→ RECORDS FOR THIS EXERCISE
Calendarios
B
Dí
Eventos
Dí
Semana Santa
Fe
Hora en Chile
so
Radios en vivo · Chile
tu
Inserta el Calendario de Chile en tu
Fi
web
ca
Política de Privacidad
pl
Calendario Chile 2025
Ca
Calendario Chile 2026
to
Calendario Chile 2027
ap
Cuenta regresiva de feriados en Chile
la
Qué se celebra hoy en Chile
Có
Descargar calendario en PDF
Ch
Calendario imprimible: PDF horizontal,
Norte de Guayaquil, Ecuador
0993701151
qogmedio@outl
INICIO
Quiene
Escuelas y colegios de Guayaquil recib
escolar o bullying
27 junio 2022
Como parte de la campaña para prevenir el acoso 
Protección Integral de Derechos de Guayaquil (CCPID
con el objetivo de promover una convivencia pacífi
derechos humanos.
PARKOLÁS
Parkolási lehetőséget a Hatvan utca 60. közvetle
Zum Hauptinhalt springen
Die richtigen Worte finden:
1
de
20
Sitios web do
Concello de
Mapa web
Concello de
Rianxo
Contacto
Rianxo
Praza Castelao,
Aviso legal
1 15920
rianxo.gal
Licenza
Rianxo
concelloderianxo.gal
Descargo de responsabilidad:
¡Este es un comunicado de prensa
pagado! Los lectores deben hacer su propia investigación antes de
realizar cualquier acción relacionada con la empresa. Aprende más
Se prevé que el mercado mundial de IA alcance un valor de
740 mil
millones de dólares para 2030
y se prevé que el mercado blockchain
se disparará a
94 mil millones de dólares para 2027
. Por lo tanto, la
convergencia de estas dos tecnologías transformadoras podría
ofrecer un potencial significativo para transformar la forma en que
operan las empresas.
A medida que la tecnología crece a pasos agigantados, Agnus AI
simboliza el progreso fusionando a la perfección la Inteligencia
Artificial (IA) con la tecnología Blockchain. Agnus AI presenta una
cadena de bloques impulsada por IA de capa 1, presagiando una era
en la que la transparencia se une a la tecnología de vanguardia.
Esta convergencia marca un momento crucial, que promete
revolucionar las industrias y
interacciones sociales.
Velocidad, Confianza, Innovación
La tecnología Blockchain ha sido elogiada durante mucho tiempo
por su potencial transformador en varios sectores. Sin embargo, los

→ THE PROBLEM
Once you have read the listing above, set it down again without alteration.

→ TASK ANSWER
Calendarios
B
Dí
Eventos
Dí
Semana Santa
Fe
Hora en Chile
so
Radios en vivo · Chile
tu
Inserta el Calendario de Chile en tu
Fi
web
ca
Política de Privacidad
pl
Calendario Chile 2025
Ca
Calendario Chile 2026
to
Calendario Chile 2027
ap
Cuenta regresiva de feriados en Chile
la
Qué se celebra hoy en Chile
Có
Descargar calendario en PDF
Ch
Calendario imprimible: PDF horizontal,
Norte de Guayaquil, Ecuador
0993701151
qogmedio@outl
INICIO
Quiene
Escuelas y colegios de Guayaquil recib
escolar o bullying
27 junio 2022
Como parte de la campaña para prevenir el acoso 
Protección Integral de Derechos de Guayaquil (CCPID
con el objetivo de promover una convivencia pacífi
derechos humanos.
PARKOLÁS
Parkolási lehetőséget a Hatvan utca 60. közvetle
Zum Hauptinhalt springen
Die richtigen Worte finden:
1
de
20
Sitios web do
Concello de
Mapa web
Concello de
Rianxo
Contacto
Rianxo
Praza Castelao,
Aviso legal
1 15920
rianxo.gal
Licenza
Rianxo
concelloderianxo.gal
Descargo de responsabilidad:
¡Este es un comunicado de prensa
pagado! Los lectores deben hacer su propia investigación antes de
realizar cualquier acción relacionada con la empresa. Aprende más
Se prevé que el mercado mundial de IA alcance un valor de
740 mil
millones de dólares para 2030
y se prevé que el mercado blockchain
se disparará a
94 mil millones de dólares para 2027
. Por lo tanto, la
convergencia de estas dos tecnologías transformadoras podría
ofrecer un potencial significativo para transformar la forma en que
operan las empresas.
A medida que la tecnología crece a pasos agigantados, Agnus AI
simboliza el progreso fusionando a la perfección la Inteligencia
Artificial (IA) con la tecnología Blockchain. Agnus AI presenta una
cadena de bloques impulsada por IA de capa 1, presagiando una era
en la que la transparencia se une a la tecnología de vanguardia.
Esta convergencia marca un momento crucial, que promete
revolucionar las industrias y
interacciones sociales.
Velocidad, Confianza, Innovación
La tecnología Blockchain ha sido elogiada durante mucho tiempo
por su potencial transformador en varios sectores. Sin embargo, los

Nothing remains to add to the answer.